Ijaz Ahmed, I am not very fond of using technical jargon, which you may find missing. But hope, you find it helpful.
You can also check Chapter No. 5 (Generation and Migration of Petroleum) in "Elements of Petroleum Geology" 3rd Edition, 2014, by Richard Selley and Stephen Sonnenberg.
I tell you more, if you if you invite other ten person and pay for my lessons 2000 USD/ person, Bfoere 1000 after another 1000 if you it was useful)… My model is not verified, only the initial form, when I have worked in petroleum exploration…Was minimum twice better than my Hungarian colleagues method… When I wanted to apply at Saudi Aramco, I have send to them, but they did not answered for me. No problem I have made it more better. And I know same that they did not write study about it. ( If you are interested: I can write a booklet for you with 100 USD... But this time need minimum 400 buyers of booklet: they are putting down the price of booklet at an international law firm. You can sell the booklets for 120 USD and same Time I will give you 10 percent) the initial condition can be changed same).
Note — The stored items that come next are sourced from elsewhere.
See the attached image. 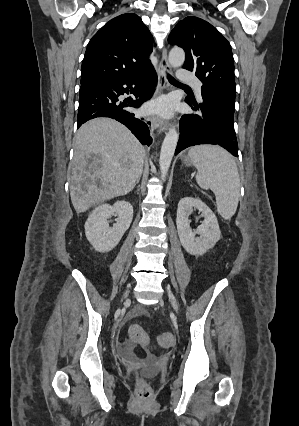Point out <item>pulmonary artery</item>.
I'll return each instance as SVG.
<instances>
[{"mask_svg": "<svg viewBox=\"0 0 299 426\" xmlns=\"http://www.w3.org/2000/svg\"><path fill=\"white\" fill-rule=\"evenodd\" d=\"M179 78L183 81L189 82L193 86L196 94L201 96L202 84L195 76L188 74L185 72V70L181 69L179 70Z\"/></svg>", "mask_w": 299, "mask_h": 426, "instance_id": "1", "label": "pulmonary artery"}]
</instances>
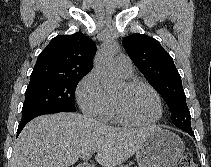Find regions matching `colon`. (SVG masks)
Instances as JSON below:
<instances>
[{
  "label": "colon",
  "mask_w": 211,
  "mask_h": 167,
  "mask_svg": "<svg viewBox=\"0 0 211 167\" xmlns=\"http://www.w3.org/2000/svg\"><path fill=\"white\" fill-rule=\"evenodd\" d=\"M176 167H197L193 159V156L190 153L184 154Z\"/></svg>",
  "instance_id": "1"
}]
</instances>
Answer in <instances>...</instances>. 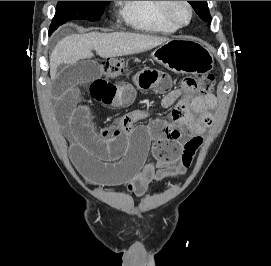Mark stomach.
Here are the masks:
<instances>
[{
  "label": "stomach",
  "instance_id": "obj_1",
  "mask_svg": "<svg viewBox=\"0 0 271 266\" xmlns=\"http://www.w3.org/2000/svg\"><path fill=\"white\" fill-rule=\"evenodd\" d=\"M151 57L174 73L204 74L214 66L210 50L195 39H173L157 48Z\"/></svg>",
  "mask_w": 271,
  "mask_h": 266
}]
</instances>
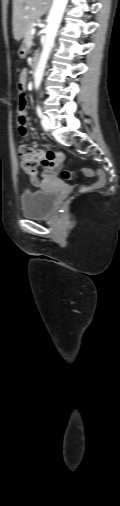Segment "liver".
Returning a JSON list of instances; mask_svg holds the SVG:
<instances>
[{
  "instance_id": "6515ba94",
  "label": "liver",
  "mask_w": 120,
  "mask_h": 506,
  "mask_svg": "<svg viewBox=\"0 0 120 506\" xmlns=\"http://www.w3.org/2000/svg\"><path fill=\"white\" fill-rule=\"evenodd\" d=\"M50 0H13V35L20 41L28 26L45 14ZM34 8V9H32Z\"/></svg>"
}]
</instances>
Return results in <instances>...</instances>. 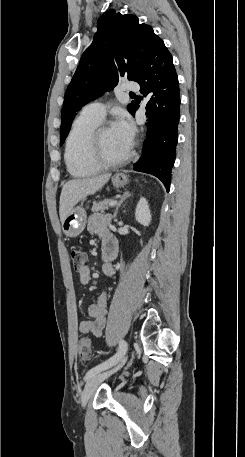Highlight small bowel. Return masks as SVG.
Instances as JSON below:
<instances>
[{"label": "small bowel", "mask_w": 245, "mask_h": 457, "mask_svg": "<svg viewBox=\"0 0 245 457\" xmlns=\"http://www.w3.org/2000/svg\"><path fill=\"white\" fill-rule=\"evenodd\" d=\"M110 217L101 213L92 214L87 222L88 230L96 234L101 239L102 271L107 276L115 274V267L112 261L117 255V243L112 235L110 228ZM79 280L83 285H87L91 280L90 268L84 265L79 271ZM88 314L90 319L81 321L78 329L82 334H93L96 337L102 335L106 323L107 315V295L105 291H101L97 298L89 305Z\"/></svg>", "instance_id": "1"}]
</instances>
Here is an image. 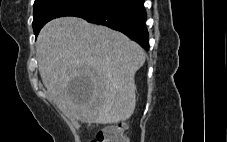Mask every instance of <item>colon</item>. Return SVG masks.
<instances>
[{
	"label": "colon",
	"instance_id": "5ec220e1",
	"mask_svg": "<svg viewBox=\"0 0 227 142\" xmlns=\"http://www.w3.org/2000/svg\"><path fill=\"white\" fill-rule=\"evenodd\" d=\"M126 125L123 123L100 130L91 142H128L125 134Z\"/></svg>",
	"mask_w": 227,
	"mask_h": 142
}]
</instances>
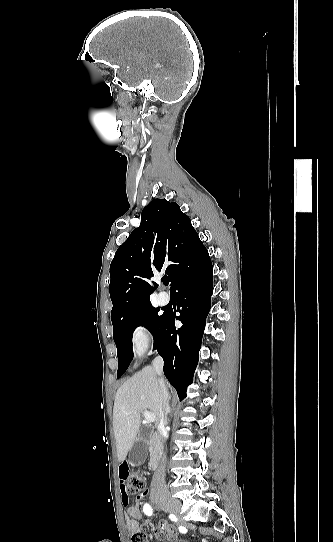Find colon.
Instances as JSON below:
<instances>
[{
    "label": "colon",
    "mask_w": 333,
    "mask_h": 542,
    "mask_svg": "<svg viewBox=\"0 0 333 542\" xmlns=\"http://www.w3.org/2000/svg\"><path fill=\"white\" fill-rule=\"evenodd\" d=\"M128 489L130 493H140L145 491V479L140 474L132 471L131 477H128ZM130 509H133V506H130ZM149 538L146 532L144 531H135L132 536V542H148ZM202 542H207L208 540L202 539Z\"/></svg>",
    "instance_id": "5ec220e1"
}]
</instances>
The Basic formula of HC is very simple, You have need four important things:
1.) The source rocks of Hydrocarbon
2.) Reservoir rocks
3.) The conditions which lead the HC from the sources to reservoirs.
4.) if you do not have expensive tools, the knowledge which help you to find the correct reservoir rock.
Migration can begin with primary one, which is movement from source rocks to reservoir rocks. Further, secondary porosity in reservoir rock leads to secondary migration from initial reservoir rock to a more porous rocks. Details of this can be seen in a number of resources given above by Ahmed Abdelmaksoud, Ebong etc.
From kerogen which has a density of ~1.2 g/cc to hydrocarbons, with progressively lower density, 0.8 to 0.1g/cc, the volume expands by a factor of 2 to 5. There is not enough room for the HC in the source rock, so excess gets pushed out by capillary pressure linked to volume increase (like injecting). Increased capillary pressure pushes hydrocarbon phase trough the largest pore throat around it, could be above or below (note buoyancy force does not cause downward migration). When the next pore, patch of pores, or a trap is filled, the process continues, always finding the direction of largest pore throat. In the case of filling a large trap, it fills from top to bottom (downward migration again), and spills out, or if the capillary pressure is high enough, it leaks through the top seal, and continues. This process stops when the volume increase stops. This is much like you taking a bottle of water and poring slowly onto the street, .. and watch it flow and stop when you run out of water.